Announcement

Collapse
No announcement yet.
X
  • Filter
  • Time
  • Show
Clear All
new posts

  • K-fold cross validation

    Hi all,

    I am trying to conduct K-fold cross validation for both Logistic and OLS regressions. Having read plenty online regarding this topic, the following appear to be my options.

    Code:
    cvauroc
    for logistic regressions

    Code:
    loocv
    or
    Code:
    crossfold
    for OLS regressions

    I cannot use lasso as I do not have Stata 16. I can carry out the
    Code:
    cvauroc
    commands but for the OLS options whenever I try to enter the command it simply rejects it stating command x is unrecognised, regarding the dependent variable. Was hoping someone may be able to assist me?

    Thanks in advance,
    Caleb


  • #2
    each of those 3 is user-written (community contributed); have you downloaded and installed them? if not, use -search- to find and install

    Comment


    • #3
      Hi Rich,

      I know that all are in fact user-written, and I have now proceeded to use
      Code:
      loccv
      for my out-of-sample performance estimates.

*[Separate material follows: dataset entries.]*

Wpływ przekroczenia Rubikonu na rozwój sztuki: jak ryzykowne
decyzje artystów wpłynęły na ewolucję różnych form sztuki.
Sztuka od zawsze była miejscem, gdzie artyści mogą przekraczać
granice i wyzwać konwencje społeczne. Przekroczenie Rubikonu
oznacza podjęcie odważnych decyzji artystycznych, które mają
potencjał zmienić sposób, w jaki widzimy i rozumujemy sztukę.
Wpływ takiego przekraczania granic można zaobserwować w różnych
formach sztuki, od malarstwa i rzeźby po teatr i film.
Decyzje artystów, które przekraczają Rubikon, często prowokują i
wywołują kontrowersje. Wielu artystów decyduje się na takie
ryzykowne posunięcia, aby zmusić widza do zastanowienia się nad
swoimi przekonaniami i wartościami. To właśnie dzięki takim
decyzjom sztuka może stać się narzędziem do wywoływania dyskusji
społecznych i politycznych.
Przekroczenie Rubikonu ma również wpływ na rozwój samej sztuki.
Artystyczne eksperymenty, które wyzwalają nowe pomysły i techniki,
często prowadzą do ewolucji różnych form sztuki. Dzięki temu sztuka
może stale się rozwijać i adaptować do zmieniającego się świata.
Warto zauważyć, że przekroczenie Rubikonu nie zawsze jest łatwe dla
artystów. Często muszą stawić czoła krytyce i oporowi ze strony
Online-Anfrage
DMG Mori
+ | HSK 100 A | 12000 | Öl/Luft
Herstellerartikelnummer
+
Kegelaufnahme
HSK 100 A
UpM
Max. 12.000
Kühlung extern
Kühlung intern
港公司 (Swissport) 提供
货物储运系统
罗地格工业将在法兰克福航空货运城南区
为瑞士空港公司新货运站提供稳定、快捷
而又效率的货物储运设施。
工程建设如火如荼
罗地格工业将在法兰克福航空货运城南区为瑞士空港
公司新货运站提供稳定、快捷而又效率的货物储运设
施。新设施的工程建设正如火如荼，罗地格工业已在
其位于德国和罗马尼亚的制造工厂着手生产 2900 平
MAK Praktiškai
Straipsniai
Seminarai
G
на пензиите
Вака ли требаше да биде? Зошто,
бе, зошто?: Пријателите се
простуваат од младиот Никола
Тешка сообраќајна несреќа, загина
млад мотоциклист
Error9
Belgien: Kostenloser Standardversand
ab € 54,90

      I suppose the only question I have on the back of this is as to whether there is a disadvantage to using this method, given the fact there are no 'folds' in the out of sample estimates i.e. it estimates one observation at a time, rather than a larger sample of say 100?

      Comment


      • #4
        Hi Caleb
        Let me suggest to use a command I wrote -cv_regress-. It is faster than loocv for linear regressions. you can get it from ssc (ssc install cv_regress)
        Im also working on another command for k-fold cross-validation for other estimation commands like logit probit mprobit, etc.
        Best Regards

        Comment


        • #5
          Hi Fernando,

          Thank you for the advice, I indeed also have used the -cv_regress- command for OLS.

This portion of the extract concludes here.